Overhead view of Whole Wheat Country bread with a hearty crust and marvelous crumb

Country Bread

Our first assignment for Tuesdays with Dorie this year was a hearty Country Bread. This large heavy loaf, with a thick crust, was from contributing baker, Joe Ortiz. I elected not to do any fancy schmancy decorating…an outer braid with wheat stalk motif or star or grape cluster…mainly because I couldn’t visualize the process without step by step photos. This simple crosshatch was more my speed.

Country bread on a cutting board

How to Make a Sponge

I baked this up on one of our snow days last week. We were warned to stay indoors due to unbelievable sub-zero wind chills. I was happy to comply. The night before I made a sponge, which was basically a mixture of yeast, white, rye and whole wheat flours and water. This was parked in the fridge overnight to ferment…and the slow process provided an extra “kick” of sourdough flavor.

The next morning, my handy-dandy KitchenAid mixer did most of the work with a 10 minute kneading period. This dough was simple…yeast, water, flour, salt and the yeasted sponge. With plenty of time on my hands, the second and third rises were a  leisurely process.

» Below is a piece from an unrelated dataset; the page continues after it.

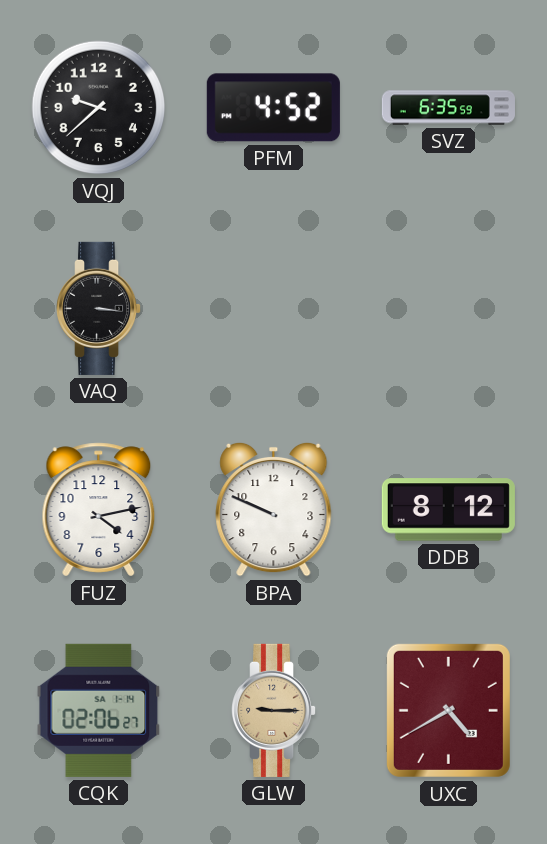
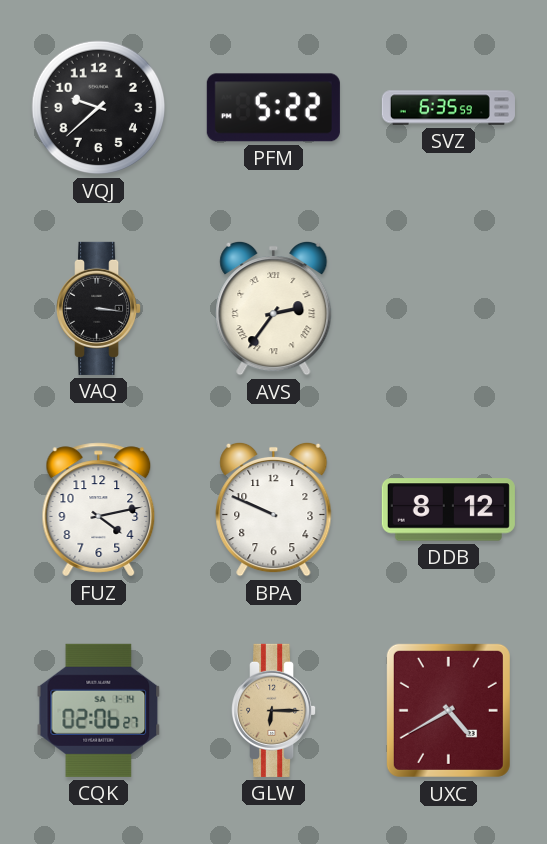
PFM: 4:52 -> 5:22
AVS: none -> 2:36
GLW: 9:15 -> 6:15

And I learned a new term, banneton, which is a round proofing basket called for in this recipe. But never fear if you don’t own one of these specialized items. I used my colander lined with a floured linen towel…and it worked like a charm. A few razor slashes across the top of the loaf, some ice cubes tossed into the over for some steam and a hot baking stone awaiting in the oven helped create a picture perfect whole wheat Country Bread.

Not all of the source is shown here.